Lucas Rodriguez com a bolaO futebol é o esporte mais popular do planeta. Seu caráter igualitário permitiu que ele se expandisse pelo mundo todo, de modo que hoje em dia a FIFA possui mais membros afiliados do que a própria ONU. E é natural que por ser avassalador e apaixonante atinja também as pessoas que por definição e preconceito sempre estiveram alijadas do jogo: os deficientes. Desde cedo eles foram à procura de um modo que lhes permitisse praticar o futebol.

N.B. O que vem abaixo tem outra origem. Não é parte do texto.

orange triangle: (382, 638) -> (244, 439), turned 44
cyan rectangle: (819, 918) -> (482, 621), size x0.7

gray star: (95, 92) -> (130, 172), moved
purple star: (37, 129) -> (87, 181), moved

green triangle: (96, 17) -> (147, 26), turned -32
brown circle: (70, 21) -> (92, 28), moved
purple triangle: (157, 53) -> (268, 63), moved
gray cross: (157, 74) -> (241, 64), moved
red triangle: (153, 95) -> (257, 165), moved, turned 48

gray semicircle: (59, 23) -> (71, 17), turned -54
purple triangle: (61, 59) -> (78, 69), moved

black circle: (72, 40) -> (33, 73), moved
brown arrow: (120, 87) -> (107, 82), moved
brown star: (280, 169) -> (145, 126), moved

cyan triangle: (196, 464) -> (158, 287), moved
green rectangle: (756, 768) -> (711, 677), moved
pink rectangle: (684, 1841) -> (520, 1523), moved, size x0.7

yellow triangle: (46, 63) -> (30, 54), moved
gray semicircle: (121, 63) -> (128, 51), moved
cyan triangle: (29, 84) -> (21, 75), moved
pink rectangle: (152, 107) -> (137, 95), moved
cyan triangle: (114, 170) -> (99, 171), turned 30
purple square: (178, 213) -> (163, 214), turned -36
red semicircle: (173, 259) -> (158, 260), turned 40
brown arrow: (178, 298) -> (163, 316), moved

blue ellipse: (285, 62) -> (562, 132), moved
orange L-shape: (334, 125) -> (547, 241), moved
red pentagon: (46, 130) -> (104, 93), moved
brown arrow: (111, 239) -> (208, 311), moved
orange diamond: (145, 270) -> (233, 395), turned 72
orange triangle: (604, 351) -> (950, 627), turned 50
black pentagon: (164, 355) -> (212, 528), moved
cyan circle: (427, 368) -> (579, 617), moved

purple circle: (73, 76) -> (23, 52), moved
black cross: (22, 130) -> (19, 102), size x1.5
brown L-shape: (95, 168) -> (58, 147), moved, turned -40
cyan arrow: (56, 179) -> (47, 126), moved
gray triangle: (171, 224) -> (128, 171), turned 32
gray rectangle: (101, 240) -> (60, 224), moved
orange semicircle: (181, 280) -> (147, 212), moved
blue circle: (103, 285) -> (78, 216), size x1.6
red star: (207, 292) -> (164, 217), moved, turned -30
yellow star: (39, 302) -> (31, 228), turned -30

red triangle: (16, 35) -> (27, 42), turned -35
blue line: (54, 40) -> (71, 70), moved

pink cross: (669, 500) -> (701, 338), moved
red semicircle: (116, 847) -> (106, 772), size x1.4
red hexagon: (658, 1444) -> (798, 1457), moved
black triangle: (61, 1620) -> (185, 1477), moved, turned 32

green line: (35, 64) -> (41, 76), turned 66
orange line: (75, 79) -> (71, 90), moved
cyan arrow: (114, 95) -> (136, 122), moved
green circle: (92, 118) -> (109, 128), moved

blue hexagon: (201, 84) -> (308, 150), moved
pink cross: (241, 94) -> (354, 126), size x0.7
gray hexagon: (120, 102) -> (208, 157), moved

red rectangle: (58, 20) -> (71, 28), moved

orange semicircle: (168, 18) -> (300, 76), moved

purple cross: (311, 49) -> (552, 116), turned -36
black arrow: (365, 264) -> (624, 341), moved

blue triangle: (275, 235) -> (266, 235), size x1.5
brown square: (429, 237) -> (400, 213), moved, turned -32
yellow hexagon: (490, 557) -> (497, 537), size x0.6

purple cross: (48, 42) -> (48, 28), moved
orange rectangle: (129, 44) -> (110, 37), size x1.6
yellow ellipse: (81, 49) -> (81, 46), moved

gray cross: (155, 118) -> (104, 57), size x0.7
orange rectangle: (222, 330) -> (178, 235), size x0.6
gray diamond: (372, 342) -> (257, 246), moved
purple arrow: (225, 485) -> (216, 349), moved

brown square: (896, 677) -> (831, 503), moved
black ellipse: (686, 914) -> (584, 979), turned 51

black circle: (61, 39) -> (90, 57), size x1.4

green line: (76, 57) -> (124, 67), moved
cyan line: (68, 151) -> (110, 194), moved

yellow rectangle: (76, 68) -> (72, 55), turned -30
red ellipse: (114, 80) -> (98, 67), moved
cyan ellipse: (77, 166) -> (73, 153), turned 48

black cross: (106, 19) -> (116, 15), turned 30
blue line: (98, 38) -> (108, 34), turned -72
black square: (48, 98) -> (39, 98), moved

O futebol de cegos é baseado no futebol de salão ou futsal. São quatro jogadores na linha e um goleiro. No entanto, para que os deficientes visuais pudessem praticar o esporte com emoção, desenvoltura e segurança, muitas adaptações foram sendo desenvolvidas e implementadas com o passar dos anos. Assim surgiu a modalidade que hoje conhecemos como futebol de 5 (ou, em inglês, o five-a-side football). Praticado em mais de trinta países nos cinco continentes, o futebol para cegos teve sua estréia nas Paraolimpíadas em Atenas (2004), o que fez com que o esporte e seus atletas fossem pela primeira vez reconhecidos em seus países. A vitória do Brasil (a primeira medalha de ouro que o nosso futebol ganhou em Olimpíadas), reafirmou o papel do nosso país como potência também no futebol adaptado. Atualmente, são mais de cinqüenta equipes representando a quase totalidade dos estados da federação.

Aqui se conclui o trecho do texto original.